EXERCISE AIM:
Type out all the records word for word. Any pictures are to be left out.

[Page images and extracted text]

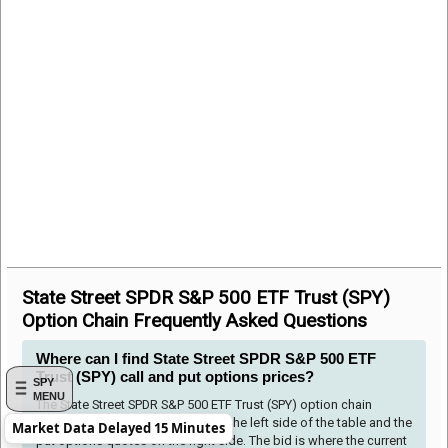
State Street SPDR S&P 500 ETF Trust (SPY)
Option Chain Frequently Asked Questions
Where can I find State Street SPDR S&P 500 ETF
Trust (SPY) call and put options prices?
SPY
MENU
The State Street SPDR S&P 500 ETF Trust (SPY) option chain
shows the call options quotes to the left side of the table and the
Market Data Delayed 15 Minutes
put options quotes on the right side. The bid is where the current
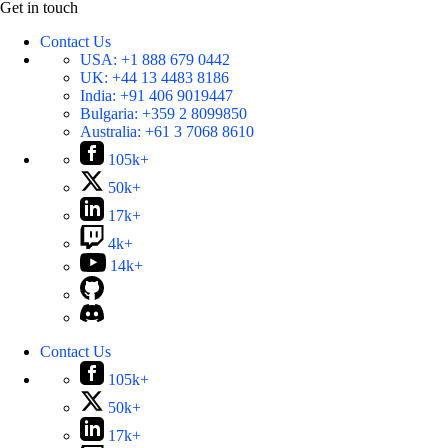
Get in touch
Contact Us
USA:
+1 888 679 0442
UK:
+44 13 4483 8186
India:
+91 406 9019447
Bulgaria:
+359 2 8099850
Australia:
+61 3 7068 8610
105k+
50k+
17k+
4k+
14k+
Contact Us
105k+
50k+
17k+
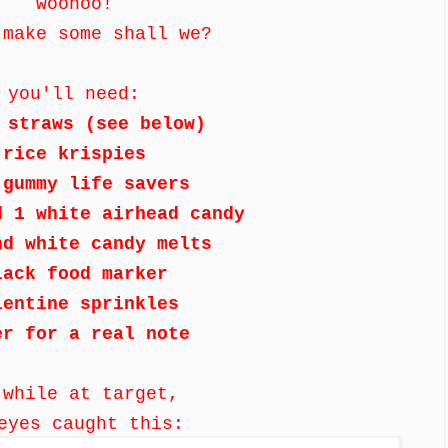
woohoo!
 make some shall we?
you'll need:
 straws (see below)
rice krispies
 gummy life savers
d 1 white airhead candy
nd white candy melts
lack food marker
lentine sprinkles
er for a real note
 while at target,
eyes caught this:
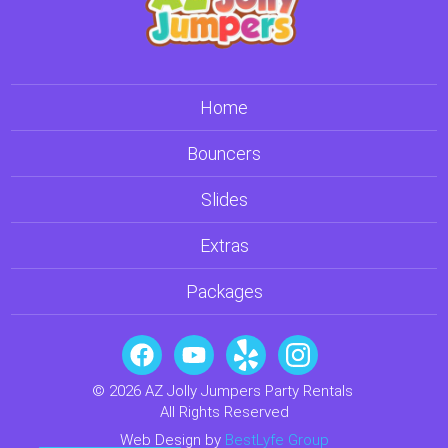
Home
Bouncers
Slides
Extras
Packages
© 2026 AZ Jolly Jumpers Party Rentals
All Rights Reserved
Web Design by
BestLyfe Group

ANSWER BOX:
State Street SPDR S&P 500 ETF Trust (SPY)
Option Chain Frequently Asked Questions
Where can I find State Street SPDR S&P 500 ETF
Trust (SPY) call and put options prices?
SPY
MENU
The State Street SPDR S&P 500 ETF Trust (SPY) option chain
shows the call options quotes to the left side of the table and the
Market Data Delayed 15 Minutes
put options quotes on the right side. The bid is where the current
Get in touch
Contact Us
USA:
+1 888 679 0442
UK:
+44 13 4483 8186
India:
+91 406 9019447
Bulgaria:
+359 2 8099850
Australia:
+61 3 7068 8610
105k+
50k+
17k+
4k+
14k+
Contact Us
105k+
50k+
17k+
woohoo!
 make some shall we?
you'll need:
 straws (see below)
rice krispies
 gummy life savers
d 1 white airhead candy
nd white candy melts
lack food marker
lentine sprinkles
er for a real note
 while at target,
eyes caught this:
Home
Bouncers
Slides
Extras
Packages
© 2026 AZ Jolly Jumpers Party Rentals
All Rights Reserved
Web Design by
BestLyfe Group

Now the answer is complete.